TZ 7354:Sylvie Courvoisier / Mark Feldman "Malphas: Book of Angels Volume 3" (2006)

 アレンジをアルバムごとに変化がコンセプト。Masada第二弾"The Book of Angels"の316曲を演奏の、シリーズ第3弾はバイオリンとピアノの競演。

 多弦奏法バリバリかもしれないが、聴いてて弦の数が多すぎる。本当に一発録り?弦はダビングしてるよね、これ?
 リフを弾きながらソロを自在に取る音楽は、玄妙だが一度に全部の音を出せるとは、信じられない。オクターブ離れた音程をこんなにバイオリンって、自在に出せるもの?

 Book of Angelsの第二弾は、ジョン・ゾーンの意向によるバンド編成がゆえのプラスティックな堅苦しさを感じた。しかし本盤こそ、単なるセッションなはずなのに。奏者の凄まじいテクニックに惹かれて溺れる。
 まずバイオリンが耳を捉えるが、猛スピードで指が回り続けるピアノもたいそうなテクニシャンだ。
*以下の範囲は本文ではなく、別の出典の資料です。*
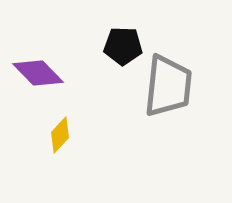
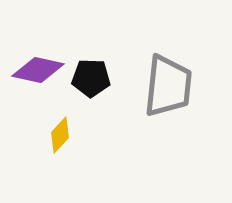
black pentagon: moved 32 px left, 32 px down
purple diamond: moved 3 px up; rotated 33 degrees counterclockwise
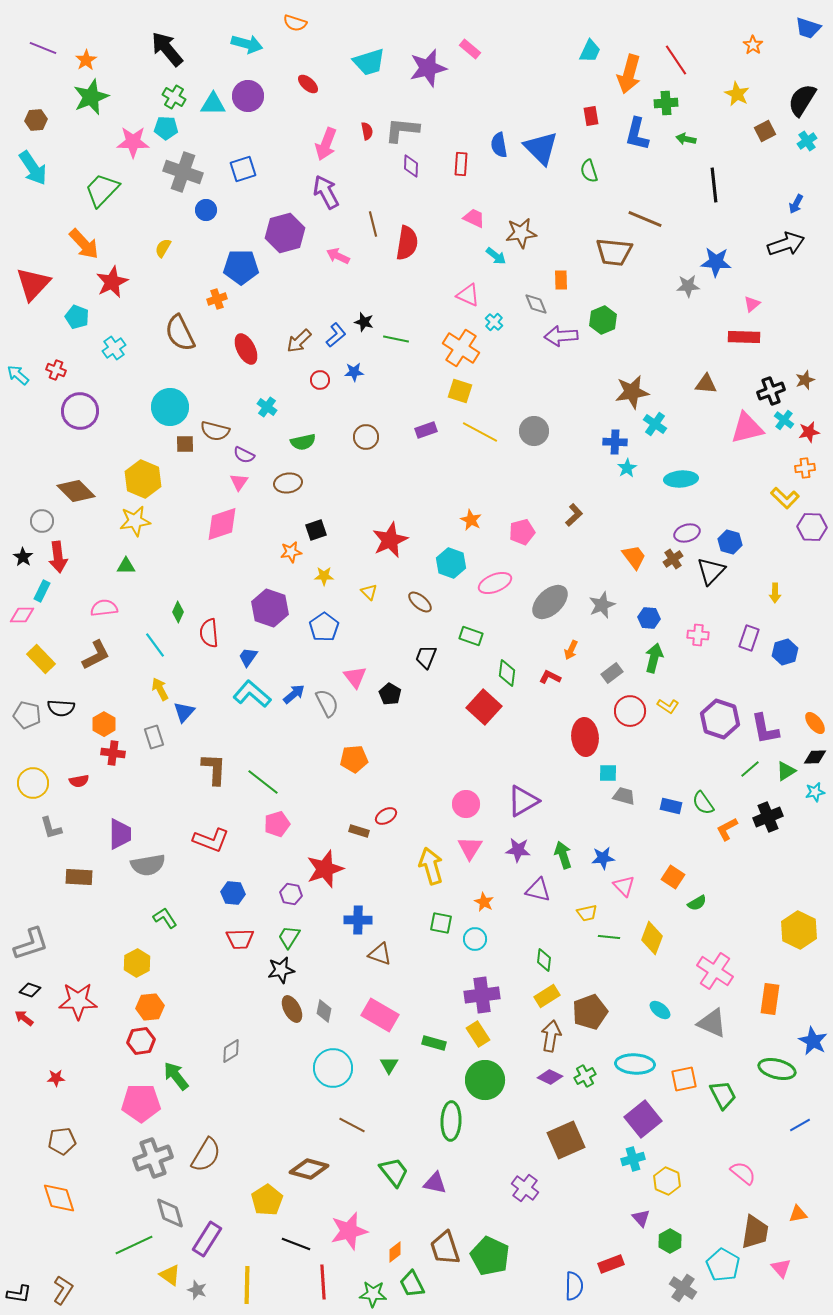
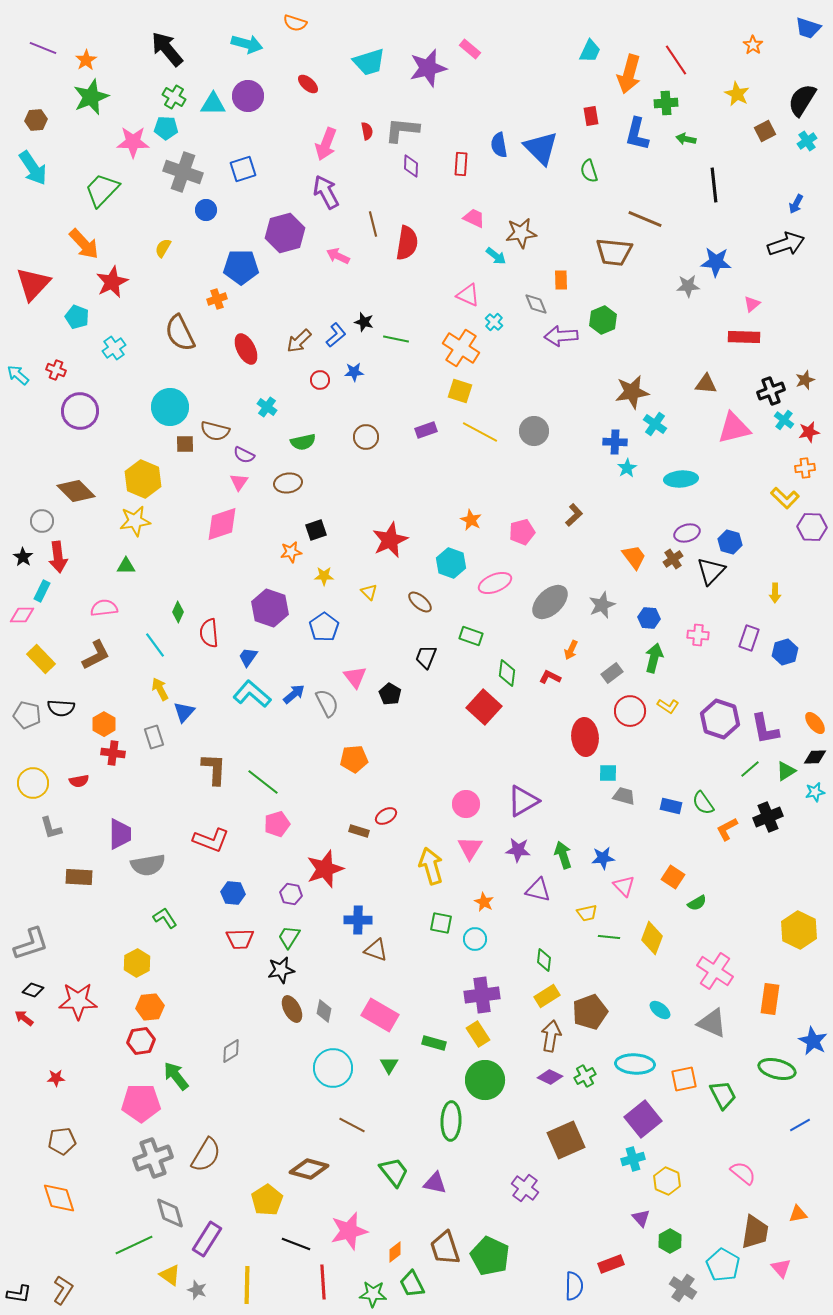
pink triangle at (747, 428): moved 13 px left
brown triangle at (380, 954): moved 4 px left, 4 px up
black diamond at (30, 990): moved 3 px right
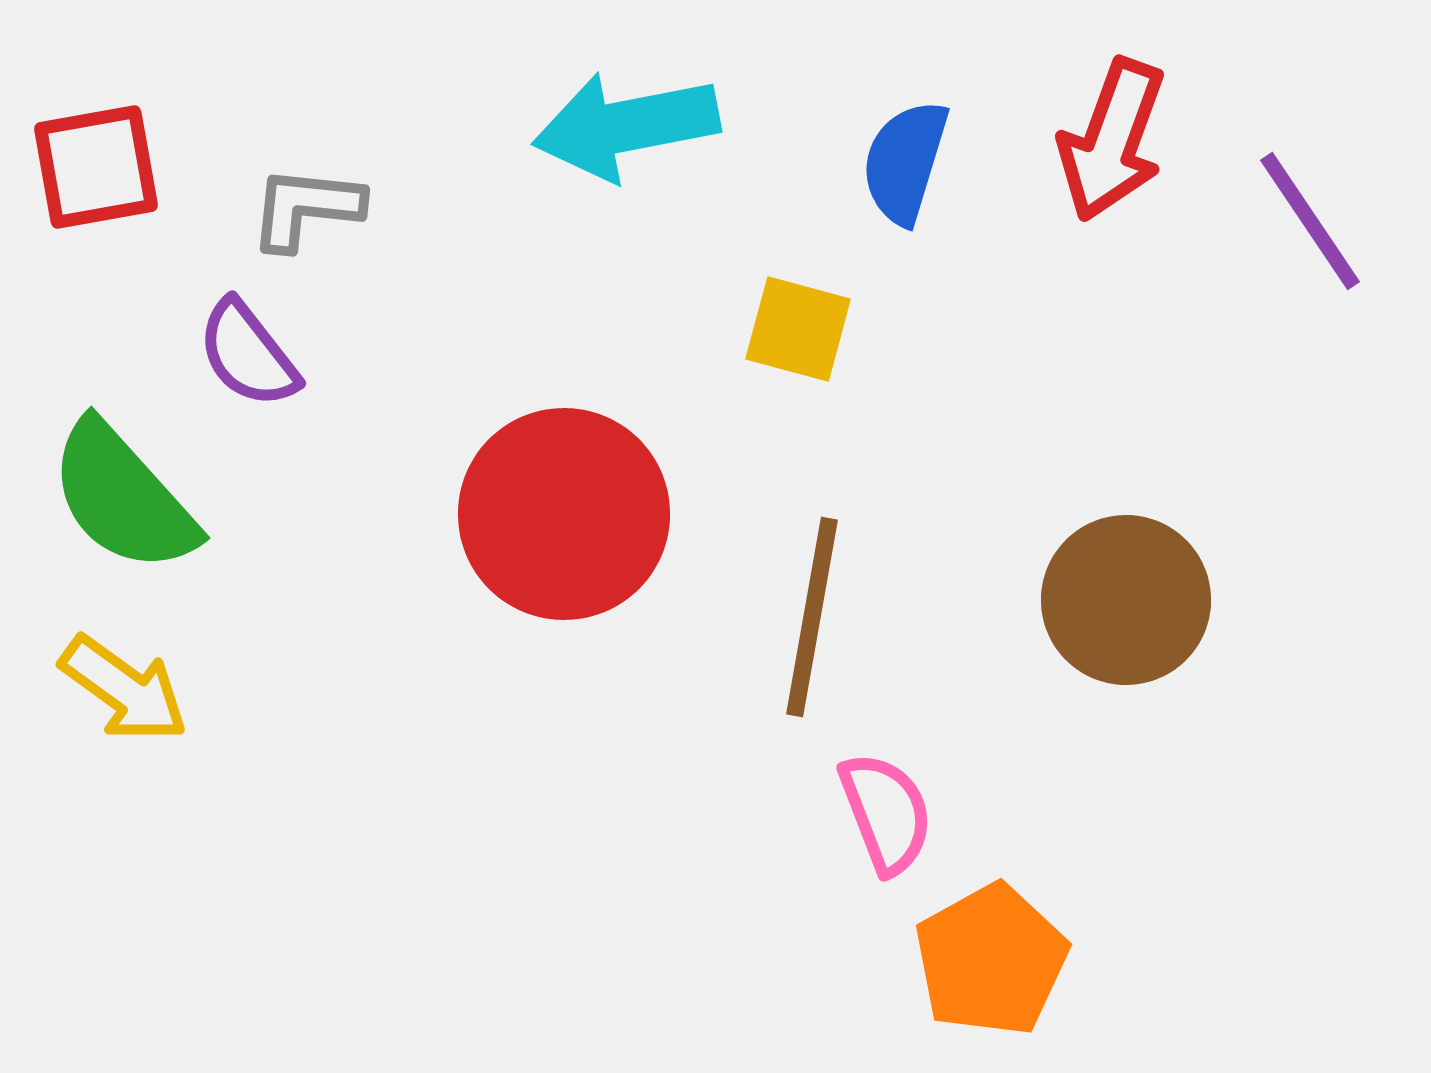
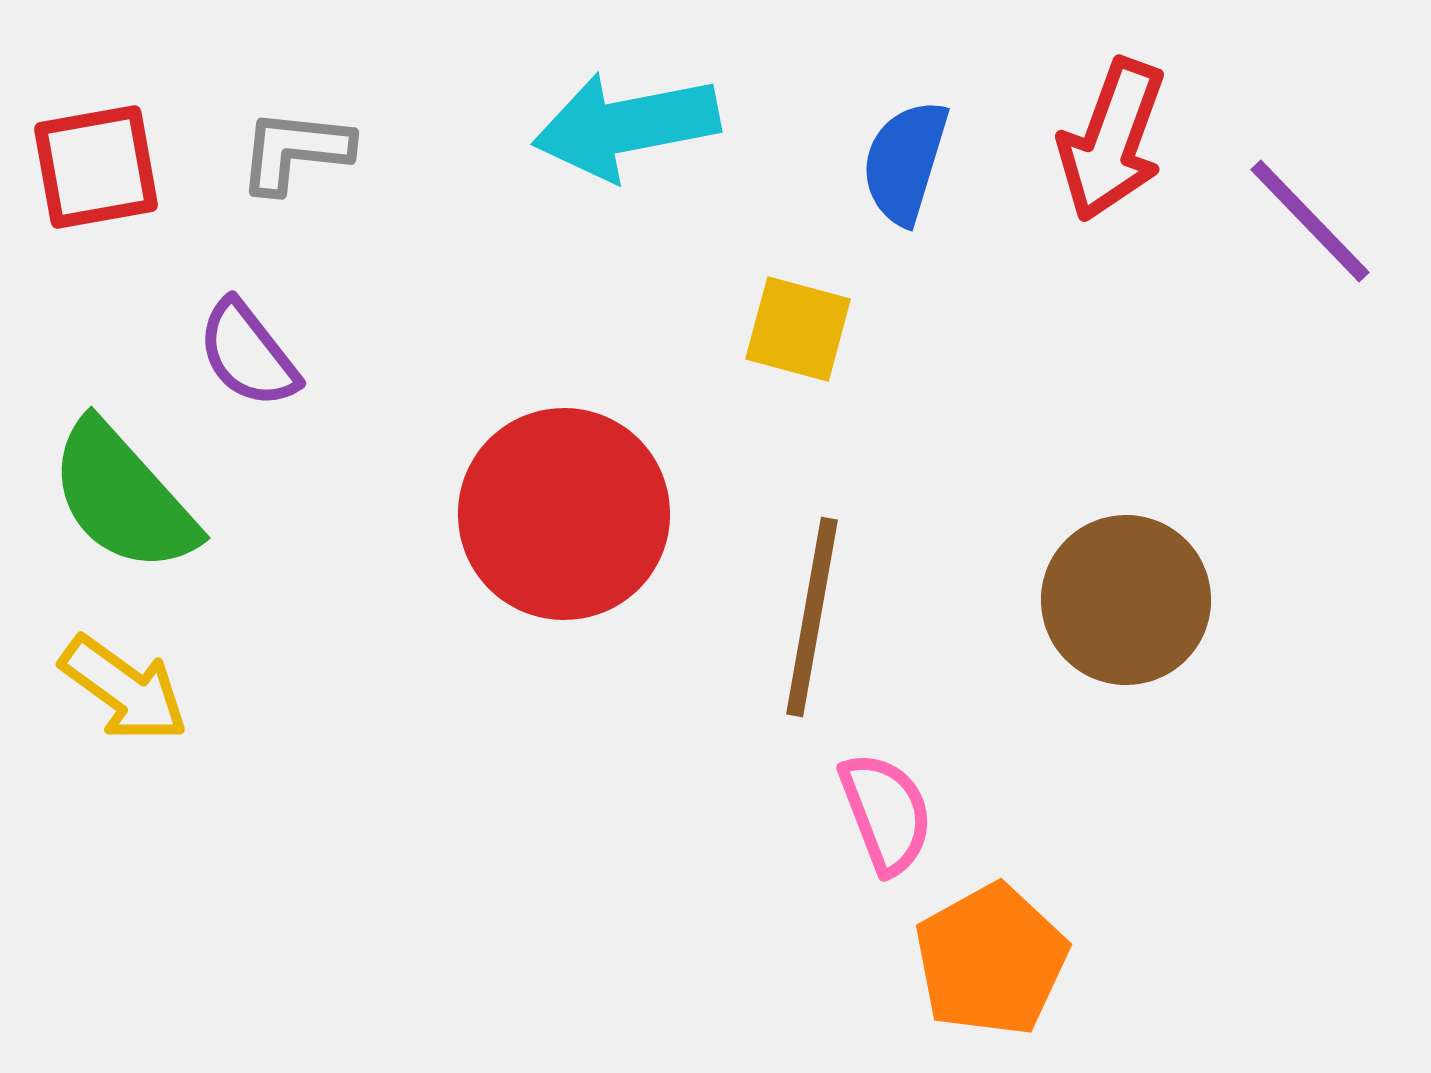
gray L-shape: moved 11 px left, 57 px up
purple line: rotated 10 degrees counterclockwise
 明るく軽やかなタッチの鍵盤は、変幻自在。ロマンティックな美しさを基調において、パーカッシブな抽象性から淑やかな旋律使いまで幅広く魅了する。
 Sylvie Courvoisierはソロも含めて多数のTZADIK関連盤がある。それ以外にも膨大な録音があるようす。本当に凄いピアニストだ。

 完全即興では無く、かなり演奏はゾーンの意向を尊重してる感あり。例えば "Katziel"。跳躍の激しい現代音楽コラージュっぽい楽想は、中間部にこそ即興的なアプローチはあるものの、かなり譜面がしっかりありそう。
 なお収録曲11曲のうち、"Rigal"が、後に本シリーズ12作めで再演された。

Personnel:
Sylvie Courvoisier: Piano
Mark Feldman: Violin

 このデュオでMasada:The Book of Angelsのライブ映像もあり。さすがにゾーンも、この名デュオを一回限りで終わらせるのは惜しく思ったか。これは2010年にパリの映像。
 演奏は本盤の1曲目だ。テーマをきっちり演奏し、すぐさまアドリブに雪崩れる。音が悪いけど、バイオリン一挺で複雑な和音を出してるようにも聴こえる。


 こちらは2014年1月11日、NYのWinter Jazzfestでの映像。ジョン・ゾーンとは無関係に、完全フリーっぽい抽象的な演奏。これも幻想的で良い。


 07年のフランスでのライブ。すると、本盤以前からデュオとして二人は活動してたの? Wikiを良く見たら、この二人は夫婦らしい。なるほどね。